> Task details
For every line in the entries that contains "bilgi", show the whole line.

> Material for the task
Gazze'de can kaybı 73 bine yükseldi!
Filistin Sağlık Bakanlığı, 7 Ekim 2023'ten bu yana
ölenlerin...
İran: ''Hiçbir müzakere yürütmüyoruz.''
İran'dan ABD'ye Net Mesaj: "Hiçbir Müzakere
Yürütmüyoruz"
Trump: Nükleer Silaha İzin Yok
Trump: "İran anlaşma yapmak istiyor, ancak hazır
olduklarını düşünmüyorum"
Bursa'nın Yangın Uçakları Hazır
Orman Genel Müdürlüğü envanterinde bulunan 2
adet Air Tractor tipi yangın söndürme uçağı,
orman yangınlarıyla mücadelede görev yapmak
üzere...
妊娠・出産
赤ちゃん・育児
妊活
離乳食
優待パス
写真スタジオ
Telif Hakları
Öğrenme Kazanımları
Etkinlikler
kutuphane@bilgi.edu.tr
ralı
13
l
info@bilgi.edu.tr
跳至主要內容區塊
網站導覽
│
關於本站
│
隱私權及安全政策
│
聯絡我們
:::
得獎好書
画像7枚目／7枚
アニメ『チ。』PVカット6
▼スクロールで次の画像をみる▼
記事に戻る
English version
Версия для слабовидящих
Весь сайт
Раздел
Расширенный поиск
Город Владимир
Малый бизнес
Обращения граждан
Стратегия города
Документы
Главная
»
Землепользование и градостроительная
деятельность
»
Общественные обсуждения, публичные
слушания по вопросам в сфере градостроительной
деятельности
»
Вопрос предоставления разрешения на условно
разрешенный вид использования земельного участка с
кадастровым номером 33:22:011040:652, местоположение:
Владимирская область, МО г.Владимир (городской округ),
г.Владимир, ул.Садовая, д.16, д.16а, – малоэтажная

> Output below
kutuphane@bilgi.edu.tr
info@bilgi.edu.tr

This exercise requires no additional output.